Wear and friction are crucial issues in many industrial sectors: What happens when one surface slides across another? What changes are expected to happen in the material? What does this mean for the durability and safety of machines?
What happens at the atomic level cannot be observed directly. However, an additional scientific tool is now available for this purpose: for the first time, complex computer simulations have become so powerful that wear and friction of real materials can be simulated on an atomic scale.
The tribology team at Vienna University of Technology (TU Wien), led by professor Carsten Gachot, has now proven that this new research field now delivers reliable results in a current publication in the scientific journal ACS Applied Materials & Interfaces. The behavior of surfaces consisting of copper and nickel was simulated with high-performance computers. The results correspond amazingly well with images from electron microscopy—but they also provide valuable additional information.

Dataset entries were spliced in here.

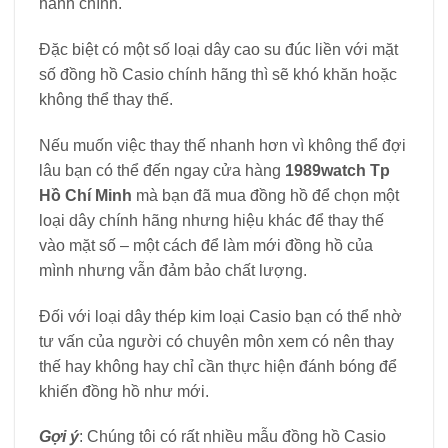
hành chính.
Đặc biệt có một số loại dây cao su đúc liền với mặt
số đồng hồ Casio chính hãng thì sẽ khó khăn hoặc
không thể thay thế.
Nếu muốn việc thay thế nhanh hơn vì không thể đợi
lâu bạn có thể đến ngay cửa hàng
1989watch Tp
Hồ Chí Minh
mà bạn đã mua đồng hồ để chọn một
loại dây chính hãng nhưng hiệu khác để thay thế
vào mặt số – một cách để làm mới đồng hồ của
mình nhưng vẫn đảm bảo chất lượng.
Đối với loại dây thép kim loại Casio bạn có thể nhờ
tư vấn của người có chuyên môn xem có nên thay
thế hay không hay chỉ cần thực hiện đánh bóng để
khiến đồng hồ như mới.
Gợi ý
: Chúng tôi có rất nhiều mẫu đồng hồ Casio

Friction Changes Tiny Grains
To the naked eye, it does not look particularly spectacular when two surfaces slide across each other. But on the microscopic level, highly complicated processes take place: "Metals, as they are used in technology, have a special microstructure," explains Dr. Stefan Eder, first author of the current publication. "They consist of small grains with a diameter of the order of micrometers or even less."
When one metal slides over the other under high shear stress, the grains of the two materials come into intense contact with each other: they can be rotated, deformed, or shifted and they can be broken up into smaller grains or grow due to increased temperature or mechanical force. All these processes, which take place on a microscopic scale, ultimately determine the behavior of the material on a large scale—and thus they also determine the service life of a machine, the amount of energy lost in a motor due to friction, or how well a brake works, in which the highest possible friction force is desired.

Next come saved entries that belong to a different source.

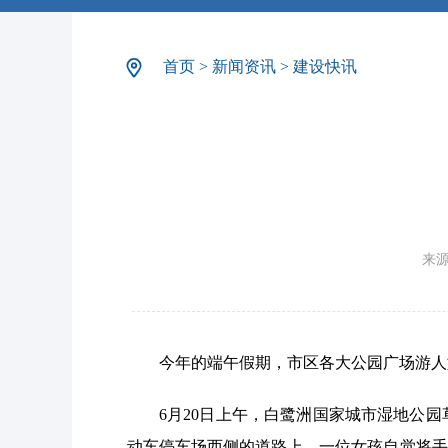
首页
>
新闻资讯
>
建设快讯
来
今年的端午假期，市区各大公园广场游人
6月20日上午，白鹭洲国家城市湿地公
动车停车场西侧的道路上，一位女孩自觉将手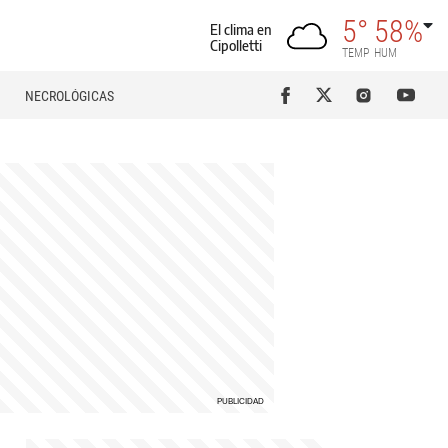
5°
58%
El clima en
Cipolletti
TEMP
HUM
NECROLÓGICAS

Computer Simulation and Experiment
"The result of these microscopic processes can then be examined in an electron microscope," says Eder. "You can see how the grain structure of the surface has changed. However, it has not yet been possible to study the time evolution of these processes and explain exactly what causes which effects at which point in time."
This gap is now being closed by large molecular dynamics simulations developed by the tribology team at TU Wien in cooperation with the Excellence Centre of Tribology (AC²T) in Wiener Neustadt and Imperial College in London. Atom by atom, the surfaces are simulated on the computer. The larger the simulated chunk of material and the longer the simulated time period, the more computer power is needed.

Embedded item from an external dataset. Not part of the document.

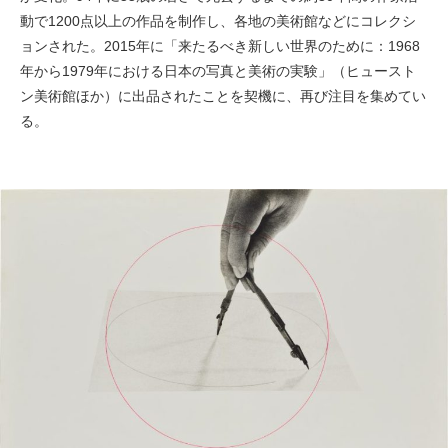
動で1200点以上の作品を制作し、各地の美術館などにコレクシ
ョンされた。2015年に「来たるべき新しい世界のために：1968
年から1979年における日本の写真と美術の実験」（ヒュースト
ン美術館ほか）に出品されたことを契機に、再び注目を集めてい
る。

"We simulate sections with a side length of up to 85 nanometers, over a period of several nanoseconds," says Eder. That doesn't sound like much, but it's remarkable—even the Vienna Scientific Cluster 4, Austria's largest supercomputer, may sometimes be busy with such tasks for months at a time.
The team investigated the wear of alloys of copper and nickel—doing so using different mixing ratios of the two metals and different mechanical loads.
"Our computer simulations revealed exactly the variety of processes, microstructural changes and wear effects that are already known from experiments," says Eder. "We can use our simulations to produce images that correspond exactly to the images from the electron microscope. However, our method has a decisive advantage—we can then analyze the process in detail on the computer. We know which atom changed its place at what point in time, and what exactly happened to which grain in which phase of the process."
Understanding Wear—Optimizing Industrial Processes
The new methods are already met with great interest from industry.
"For years, there has been an ongoing discussion that tribology could benefit from reliable computer simulations. Now we have reached a stage where the quality of the simulations and the available computing power are so great that we could use them to answer exciting questions that would otherwise not be accessible," says Gachot. In the future, they also want to analyze, understand, and improve industrial processes on the atomic level.